Ein Rabbiner wird 1704 erstmals
genannt. Mit Abraham Ulmann ist 1706 ein jüdischer Lehrer am Ort. Eine
Schulordnung wurde 1739 erstellt, in der u.a. die Bestellung des Lehrers, Vorsängers
und Schächters festgelegt wurde. 1767 wohnten 18 jüdische Familien am Ort, die
überwiegend vom Viehhandel leben. Die Erträge waren in dieser Zeit allerdings
äußerst gering, sodass mehrere Juden im Zusammenhang mit einer Hungersnot 1774
von hier verzogen sind. Nur vier Familien galten als "bemittelt", die übrigen
als "arm", "verarmt" oder "völlig verarmt". Mehrere der Familien lebten in der
ehemaligen "Judengasse" (1933 in "Hüttengasse" umbenannt, 1946 in "Irma-Stern-Straße").

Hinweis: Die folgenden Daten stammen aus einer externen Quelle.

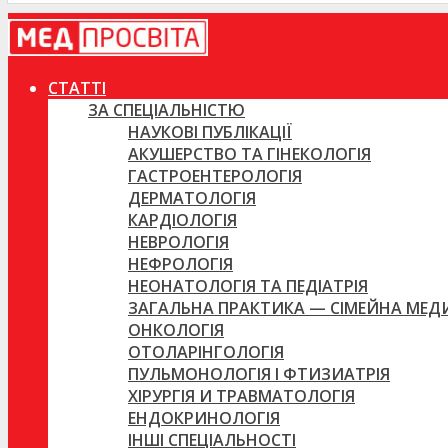
СТАТТІ
ЗА СПЕЦІАЛЬНІСТЮ
НАУКОВІ ПУБЛІКАЦІЇ
АКУШЕРСТВО ТА ГІНЕКОЛОГІЯ
ГАСТРОЕНТЕРОЛОГІЯ
ДЕРМАТОЛОГІЯ
КАРДІОЛОГІЯ
НЕВРОЛОГІЯ
НЕФРОЛОГІЯ
НЕОНАТОЛОГІЯ ТА ПЕДІАТРІЯ
ЗАГАЛЬНА ПРАКТИКА — СІМЕЙНА МЕ
ОНКОЛОГІЯ
ОТОЛАРІНГОЛОГІЯ
ПУЛЬМОНОЛОГІЯ І ФТИЗИАТРІЯ
ХІРУРГІЯ И ТРАВМАТОЛОГІЯ
ЕНДОКРИНОЛОГІЯ
ІНШІ СПЕЦІАЛЬНОСТІ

An Einrichtungen bestanden eine Synagoge (s.u..), eine jüdische Schule,
ein rituelles Bad und ein eigener Friedhof. Rabbiner beziehungsweise
rabbinische Gelehrte hatte die Gemeinde offenbar bis Mitte des 19. Jahrhunderts:
1824 bis 1828 war in Schwarza Moses Cohen tätig, der danach als Rabbiner in
Kaiserslautern wirkte (s.u.); um 1840 wird Rabbiner Moses Michel in Schwarza
genannt (s.u.). Er scheint auch in einem Bericht des Amtmannes von Schwarza 1842
("von Moses Michel, der als Rabbiner fungiert, werden jährlich 3-4 Reden
in deutscher Sprache gehalten").
Bis zur Mitte des 19. Jahrhunderts nahm die
Zahl der jüdischen Einwohner stark zu. 1804 wurden 153 jüdische
Gemeindeglieder (neben 889 christlichen Einwohner) gezählt,
1823 waren es 196 und 1829 225 jüdische Gemeindeglieder. Die Höchstzahl wurde
1846 mit 287 jüdischen Einwohnern erreicht. Danach ging die Zahl durch Aus- und
Abwanderung relativ schnell zurück (1861 160, 1870 96, 1896 17 jüdische
Gemeindeglieder). Parallel ging die Zahl der Kinder an der jüdischen Schule zurück
(1838 54 schulpflichtige jüdische Kinder, 1861 22, 1867 10, 1896 nur noch ein
schulpflichtiges jüdisches Kind). In
der Mitte des 19. Jahrhunderts lebten die jüdischen Familien durchweg vom
Handel mit Vieh, Waren und Landesprodukten. In der zweiten Hälfte des 19.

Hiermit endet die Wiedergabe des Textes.